A Frozen Hell: The Russo-Finnish Winter War of 1939-1940 by William Trotter
Author:William Trotter
Language: eng
Format: mobi
Tags: eBook, Finland, Russo-Finnish War, WWII, Russian, ETO
ISBN: 9781565122499
Publisher: Algonquin Books
Published: 2000-01-02T08:00:00+00:00
PART III
The White Death
An Arctic war … like an endless showing of underexposed film.
—Carl Mydans, Life magazine, after a walking tour of the Kemijärvi battlefield
CHAPTER 12
The Winter Soldiers
No aspect of the Winter War so stirred the emotions of the outside world as did the Finnish victories in the great forest battles north of Fourth Corps’s sector, especially that Tannenburg-in-miniature at Suomussalmi. In part it was the landscape in which those battles were fought: vast, dense deciduous forests carved by prehistoric glaciers into a patchwork of 10,000 lakes, often channeled by raw, thin evergreen-clad ridges of reddish gray granite. In part it was the fantastic disparity of numbers between the two armies involved, the whole David-and-Goliath nature of the struggle, combined with the numbing viciousness of the fighting itself, the dash and brilliance of Finnish tactics, and the staggering one-sidedness of their victories. Indeed, the first reports of Suomussalmi were greeted with skepticism, until eyewitness reports began coming back from reliable correspondents, along with photos that haunt the imagination of anyone who has ever seen them.
These victories in the northern wilderness were the most spectacular achievement of Finnish arms. Reading about the obliteration of two whole Soviet divisions by a few battalions of intrepid skiers, the American or English citizen could savor a moment of idealistic rejoicing. For the first time in many years, free men had triumphed. It does not detract from the Finns’ accomplishment, however, to state that the psychological effect of these lopsided victories was not wholly positive, in that they led the outside world to expect a miraculous Finnish victory and may therefore have taken some urgency from the efforts of those who might otherwise have expedited the dispatch of military aid to Finland. The sad fact of the matter was that all of those spectacular victories combined had only the most marginal influence on the really crucial campaign: the struggle for the Karelian Isthmus. Mannerheim and his staff knew that cruel truth, even if most people in Helsinki or London did not.

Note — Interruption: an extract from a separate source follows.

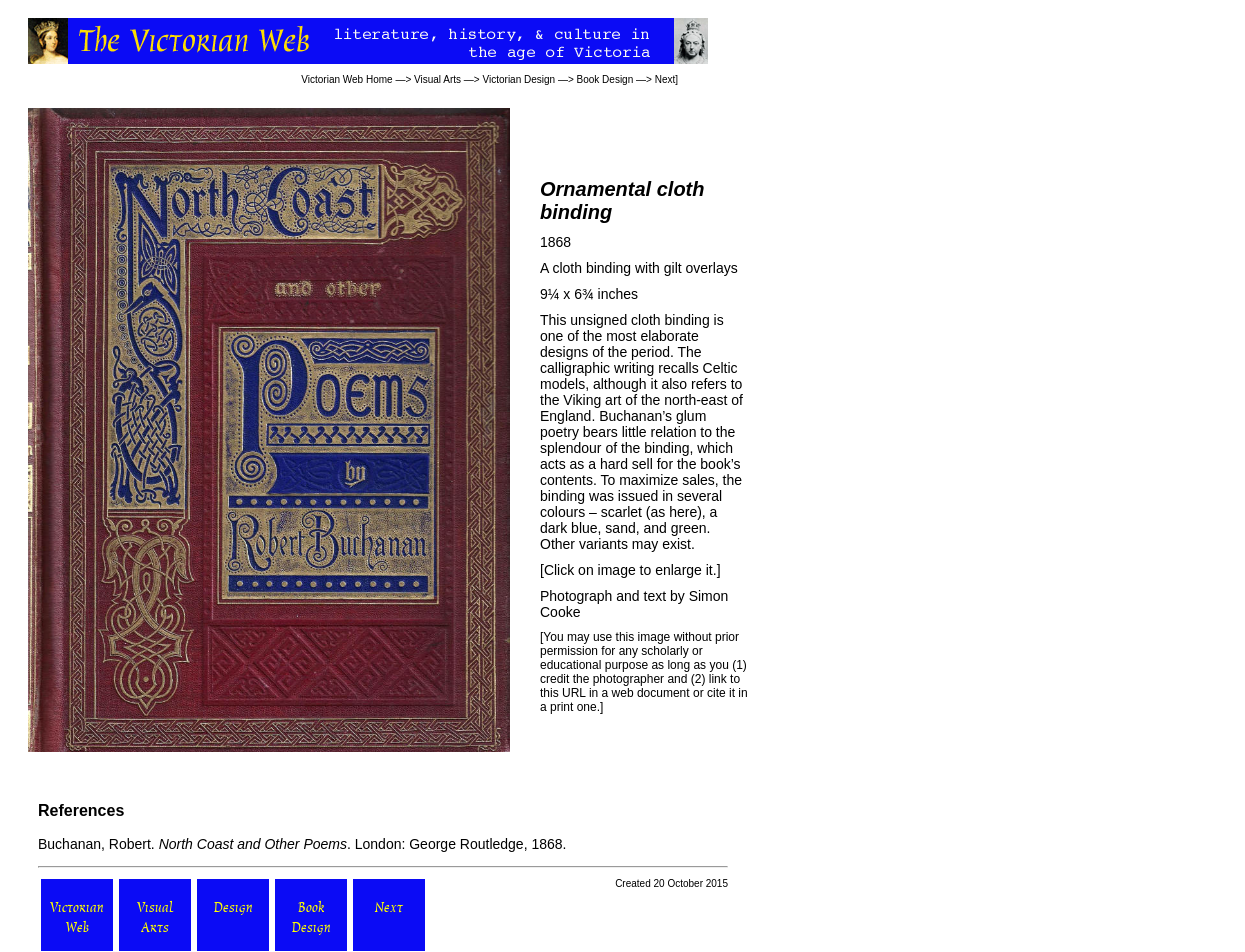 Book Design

One of the more curious things about the wilderness battles is that they ever came to be fought at all. The concept of “cutting Finland in two at the waist” may look inviting on paper, but the reality is much different. To be sure, an invader able to debouch from the frontier wilderness into the heavily farmed, more piedmont-like western half of Finland would be in a position to ruin the country’s internal communications, as well as choke off one of its main points of contact with Sweden. The problem lay in getting that far, in successfully crossing the vast tract of virgin forest that protected the developed regions of Finland.
About all that the Soviet attacks had going for them was the fact that they were unexpected. Mannerheim had reasoned that the Russians would never send large conventional forces into such terrain. But once the Finns recovered from their shock and realized that the invaders had done just that, it was imperative that the enemy columns be stopped as quickly as possible.